▶ **Required work**: From the entries below, please output exactly the lines starting at the one containing "ВТОРЫЕ БЛЮДА" and ending at the one containing "En tant que", both included.

Stored entries
"""

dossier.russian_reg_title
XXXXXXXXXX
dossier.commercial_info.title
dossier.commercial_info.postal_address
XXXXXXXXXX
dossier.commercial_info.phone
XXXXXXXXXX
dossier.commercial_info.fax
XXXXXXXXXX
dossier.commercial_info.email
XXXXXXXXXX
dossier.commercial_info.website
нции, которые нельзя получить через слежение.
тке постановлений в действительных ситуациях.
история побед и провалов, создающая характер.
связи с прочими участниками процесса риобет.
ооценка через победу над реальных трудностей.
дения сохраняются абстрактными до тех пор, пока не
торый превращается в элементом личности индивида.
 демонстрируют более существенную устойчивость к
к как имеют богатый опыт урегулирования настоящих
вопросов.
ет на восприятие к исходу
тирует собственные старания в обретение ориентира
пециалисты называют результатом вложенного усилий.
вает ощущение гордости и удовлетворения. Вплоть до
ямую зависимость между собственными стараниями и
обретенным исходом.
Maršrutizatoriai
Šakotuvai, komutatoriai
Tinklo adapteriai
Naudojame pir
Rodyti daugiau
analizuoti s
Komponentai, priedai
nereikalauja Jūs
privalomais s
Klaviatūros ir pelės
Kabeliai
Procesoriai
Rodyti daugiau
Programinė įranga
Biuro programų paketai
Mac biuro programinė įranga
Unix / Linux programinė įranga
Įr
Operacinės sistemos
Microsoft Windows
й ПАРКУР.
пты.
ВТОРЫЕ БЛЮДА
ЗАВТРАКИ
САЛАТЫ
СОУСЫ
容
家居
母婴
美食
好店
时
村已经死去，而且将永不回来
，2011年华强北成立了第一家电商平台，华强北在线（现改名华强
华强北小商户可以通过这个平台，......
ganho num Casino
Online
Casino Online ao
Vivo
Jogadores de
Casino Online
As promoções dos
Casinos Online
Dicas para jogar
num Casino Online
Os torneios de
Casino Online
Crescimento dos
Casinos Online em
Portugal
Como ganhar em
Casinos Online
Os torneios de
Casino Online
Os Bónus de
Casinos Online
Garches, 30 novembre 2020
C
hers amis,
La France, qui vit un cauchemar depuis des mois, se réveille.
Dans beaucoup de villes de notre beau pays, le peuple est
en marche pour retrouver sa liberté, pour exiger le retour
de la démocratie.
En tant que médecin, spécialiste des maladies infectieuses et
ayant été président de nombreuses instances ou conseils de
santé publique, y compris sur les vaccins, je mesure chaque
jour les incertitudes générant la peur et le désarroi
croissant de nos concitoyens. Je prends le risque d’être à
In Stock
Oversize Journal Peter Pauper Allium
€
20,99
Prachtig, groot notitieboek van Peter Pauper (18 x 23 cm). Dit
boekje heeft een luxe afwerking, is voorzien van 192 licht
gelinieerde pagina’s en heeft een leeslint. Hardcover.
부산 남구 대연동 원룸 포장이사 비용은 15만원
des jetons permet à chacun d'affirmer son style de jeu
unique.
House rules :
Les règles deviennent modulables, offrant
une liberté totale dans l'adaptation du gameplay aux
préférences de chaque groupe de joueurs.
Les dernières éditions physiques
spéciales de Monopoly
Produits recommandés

"""

▶ **Task solution**:
ВТОРЫЕ БЛЮДА
ЗАВТРАКИ
САЛАТЫ
СОУСЫ
容
家居
母婴
美食
好店
时
村已经死去，而且将永不回来
，2011年华强北成立了第一家电商平台，华强北在线（现改名华强
华强北小商户可以通过这个平台，......
ganho num Casino
Online
Casino Online ao
Vivo
Jogadores de
Casino Online
As promoções dos
Casinos Online
Dicas para jogar
num Casino Online
Os torneios de
Casino Online
Crescimento dos
Casinos Online em
Portugal
Como ganhar em
Casinos Online
Os torneios de
Casino Online
Os Bónus de
Casinos Online
Garches, 30 novembre 2020
C
hers amis,
La France, qui vit un cauchemar depuis des mois, se réveille.
Dans beaucoup de villes de notre beau pays, le peuple est
en marche pour retrouver sa liberté, pour exiger le retour
de la démocratie.
En tant que médecin, spécialiste des maladies infectieuses et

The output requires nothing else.